Hachette, Australia, 2020
The Charleston Scandal is Pamela Hart’s 37th book, an absorbing and highly readable historical fiction that dives into the issue of class and privilege in British society in the 1920s, particularly in the royal and sub-royal echelons. It is also a delightful glimpse into the life of the theatre at that time.
With a cast of mainly real persons from the time, Pamela Hart tells the story of two ‘colonial’ theatrical hopefuls who make it into an André Charlot West End production, gold for performers of the day as it meant return calls and hence relatively reliable income.
Through the eyes of Canadian Zeke and Australian Kit, we experience the excesses and inequalities of the British upper crust world where expectations and roles were fixed and its members generally disdainful of and often cruel towards those outside the circle. Almost no-one in this coterie comes off looking anything other than shallow and selfish, some we see as criminal or cruelly abusive.
We are treated to a lesser-known view of the world of the theatre, in particular through depictions of Noel Coward and Fred and Adele Astaire, and also given a candid entrée into the world of female impersonators and trans performers so much in demand at the time.
Just as our heroine Kit vacillates between the desire for respectability, ease and wealth and all its trappings (like knowing which knife to use) and her wish to be independent in her thoughts and actions, so does the author deftly reveal the deficiencies and character faults of the privileged classes.
She is tolerant of Kit’s youth and allows the reader the status of a benevolent older relation watching a young woman grow up. Kit becomes not only aware of the excesses of alcohol and drug use in this idle class, but of their ugly consequences, and we rejoice as she makes her own decisions about where the line is drawn.
Zeke, the product of an abused childhood, blighted by the alcohol driven violence of his father both to himself and his mother, is understandably keen to pull Kit out of this milieu, particularly as he is openly in love with her.

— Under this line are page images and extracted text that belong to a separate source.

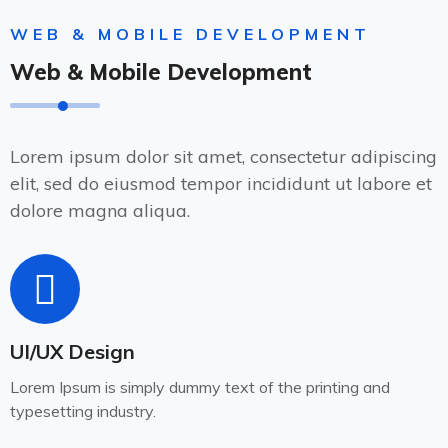
WEB & MOBILE DEVELOPMENT
Web & Mobile Development
Lorem ipsum dolor sit amet, consectetur adipiscing
elit, sed do eiusmod tempor incididunt ut labore et
dolore magna aliqua.
UI/UX Design
Lorem Ipsum is simply dummy text of the printing and
typesetting industry.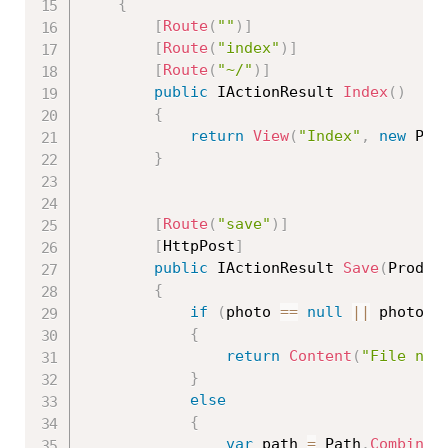
{
[
Route
(
""
)
]
[
Route
(
"index"
)
]
[
Route
(
"~/"
)
]
public
 IActionResult 
Index
(
)
{
return
View
(
"Index"
,
new
Pro
}
[
Route
(
"save"
)
]
[
HttpPost
]
public
 IActionResult 
Save
(
Produc
{
if
(
photo 
==
null
||
 photo
.
L
{
return
Content
(
"File not
}
else
{
var
 path 
=
 Path
.
Combine
(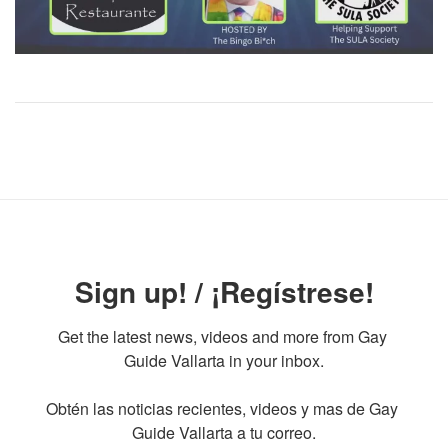
Sign up! / ¡Regístrese!
Get the latest news, videos and more from Gay 
Guide Vallarta in your inbox.

Obtén las noticias recientes, videos y mas de Gay 
Guide Vallarta a tu correo.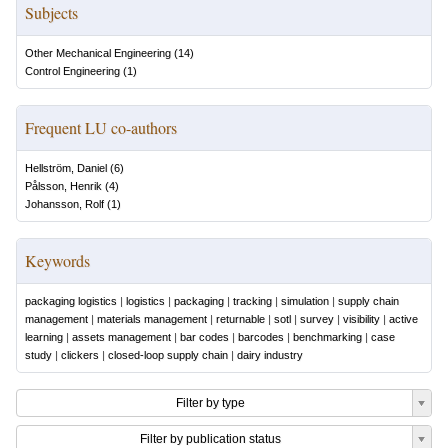
Subjects
Other Mechanical Engineering
(
14
)
Control Engineering
(
1
)
Frequent LU co-authors
Hellström, Daniel
(
6
)
Pålsson, Henrik
(
4
)
Johansson, Rolf
(
1
)
Keywords
packaging logistics
|
logistics
|
packaging
|
tracking
|
simulation
|
supply chain
management
|
materials management
|
returnable
|
sotl
|
survey
|
visibility
|
active
learning
|
assets management
|
bar codes
|
barcodes
|
benchmarking
|
case
study
|
clickers
|
closed-loop supply chain
|
dairy industry
Filter by type
Filter by publication status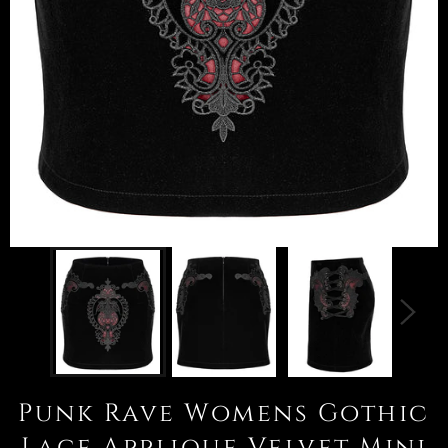
Punk Rave Womens Gothic
Lace Applique Velvet Mini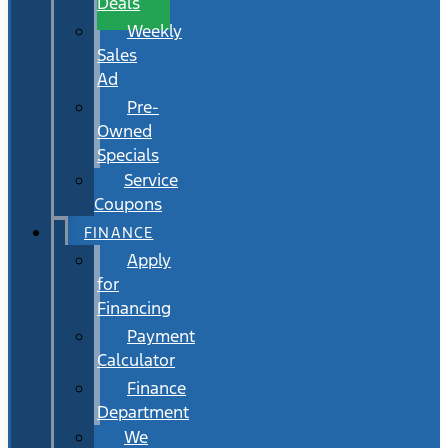
Deals
Weekly
Sales
Ad
Pre-
Owned
Specials
Service
Coupons
FINANCE
Apply
for
Financing
Payment
Calculator
Finance
Department
We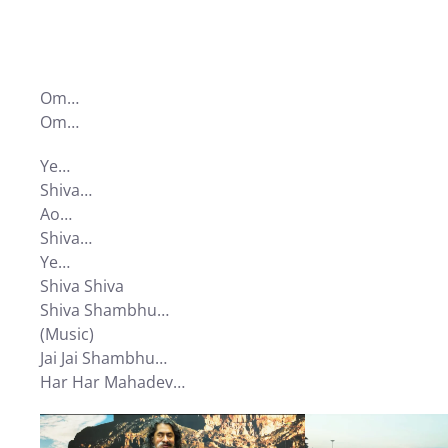
Om…
Om…
Ye…
Shiva…
Ao…
Shiva…
Ye…
Shiva Shiva
Shiva Shambhu…
(Music)
Jai Jai Shambhu…
Har Har Mahadev…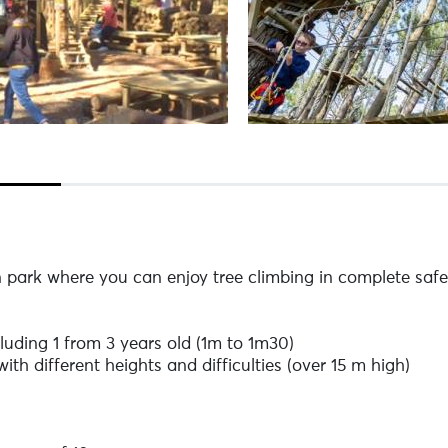
park where you can enjoy tree climbing in complete safe
luding 1 from 3 years old (1m to 1m30)
ith different heights and difficulties (over 15 m high)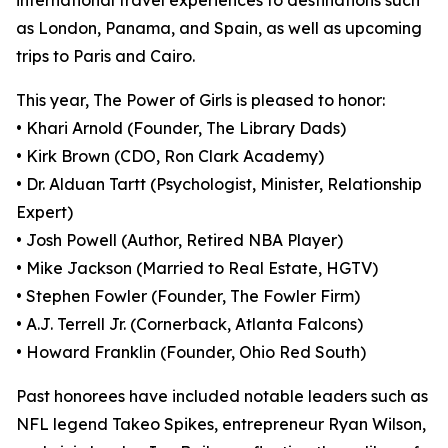
international travel experiences to destinations such
as London, Panama, and Spain, as well as upcoming
trips to Paris and Cairo.
This year, The Power of Girls is pleased to honor:
• Khari Arnold (Founder, The Library Dads)
• Kirk Brown (CDO, Ron Clark Academy)
• Dr. Alduan Tartt (Psychologist, Minister, Relationship
Expert)
• Josh Powell (Author, Retired NBA Player)
• Mike Jackson (Married to Real Estate, HGTV)
• Stephen Fowler (Founder, The Fowler Firm)
• A.J. Terrell Jr. (Cornerback, Atlanta Falcons)
• Howard Franklin (Founder, Ohio Red South)
Past honorees have included notable leaders such as
NFL legend Takeo Spikes, entrepreneur Ryan Wilson,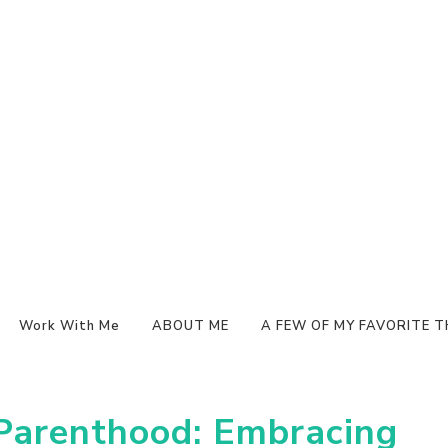
Work With Me
ABOUT ME
A FEW OF MY FAVORITE T
 Parenthood: Embracing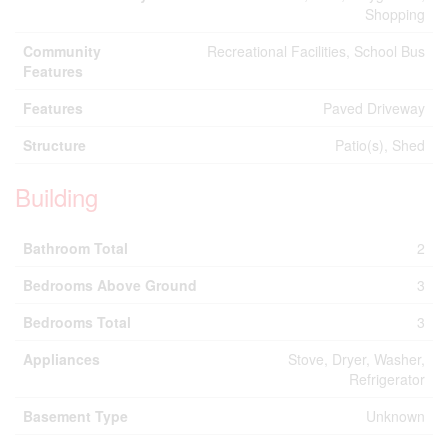
Shopping
Community
Recreational Facilities, School Bus
Features
Features
Paved Driveway
Structure
Patio(s), Shed
Building
Bathroom Total
2
Bedrooms Above Ground
3
Bedrooms Total
3
Appliances
Stove, Dryer, Washer,
Refrigerator
Basement Type
Unknown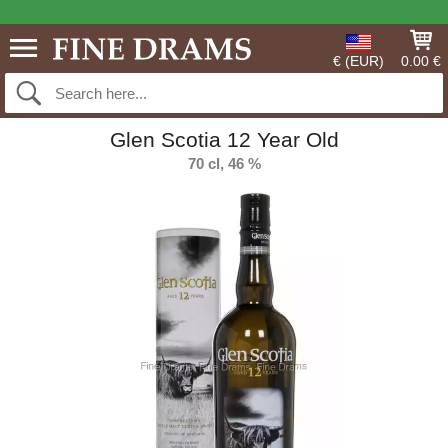
€ (EUR)
0.00 €
Glen Scotia 12 Year Old
70 cl, 46 %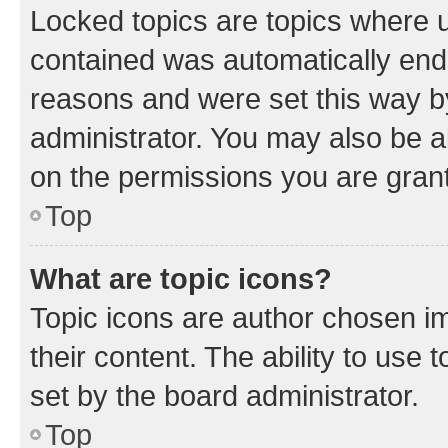
Locked topics are topics where u
contained was automatically en
reasons and were set this way b
administrator. You may also be a
on the permissions you are grant
Top
What are topic icons?
Topic icons are author chosen im
their content. The ability to use
set by the board administrator.
Top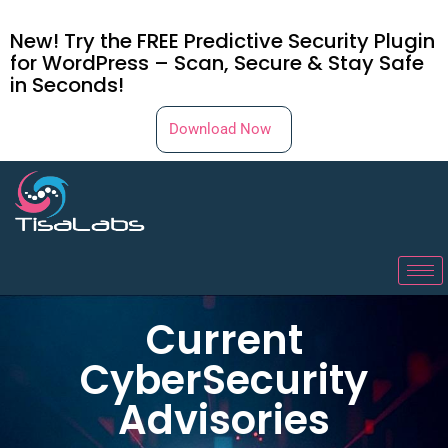
New! Try the FREE Predictive Security Plugin
for WordPress – Scan, Secure & Stay Safe
in Seconds!
Download Now
Current
CyberSecurity
Advisories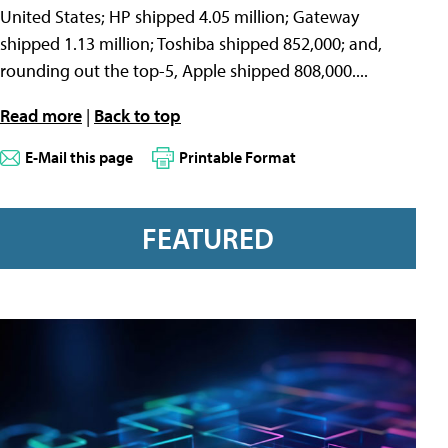
United States; HP shipped 4.05 million; Gateway
shipped 1.13 million; Toshiba shipped 852,000; and,
rounding out the top-5, Apple shipped 808,000....
Read more
|
Back to top
E-Mail this page
Printable Format
FEATURED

She is not quite so sure of her feelings for Zeke, torn between her heart and her desire to maintain the freedom that coming to London has afforded her. She certainly doesn’t take kindly to a man trying to control her, no matter how well intentioned he is or, in the case of Lord Henry Carleton, how wealthy and well-connected.
So much of this novel comes back to this notion of expectation versus desire – society has written rules for women of different classes and Kit is in constant warfare with herself, as her upbringing bats against her artistic aspirations and her ‘modern’ world view.
Her genuine kindness is also in constant conflict with her moments of cool pragmatism. She becomes acutely aware of the real implications of class when she works as a model for a fashion house and must endure being treated as an object without sense or feelings – she needs the money to survive until the next theatre run.
To her credit she learns from this experience and makes sure her own behaviour towards servants is courteous and fair. She also muses upon the very substance of that relationship and the system which depends upon it for its continuance.
Amidst the weighty issues of class division and abuse of the less fortunate or powerful, Pamela Hart injects much lightness into this novel through her descriptions of fashion, dance, music and social occasions. The insight into the burgeoning film industry also provides a slice of levity.
And that’s what really makes The Charleston Scandal such a super read – the book engages us on a number of levels. We are impelled to delve into the darkness of class, of alcoholism, of domestic abuse, but we are also entertained by the reportage style writing about fashion and about the theatre and its entities.
So good to end up with a whole new swathe of information about people whose names we have grown up with and thought of in a certain way without really knowing why or where that impression came from.
Sorting out fiction from fact is one of the skills of the historical fiction writer but it is also a gift to the reader in this genre. Pamela Hart proves herself a consummate mistress of the art.
Thank you to Hachette for the review copy and facilitating my interview with Pamela Hart, which was both instructive and enjoyable.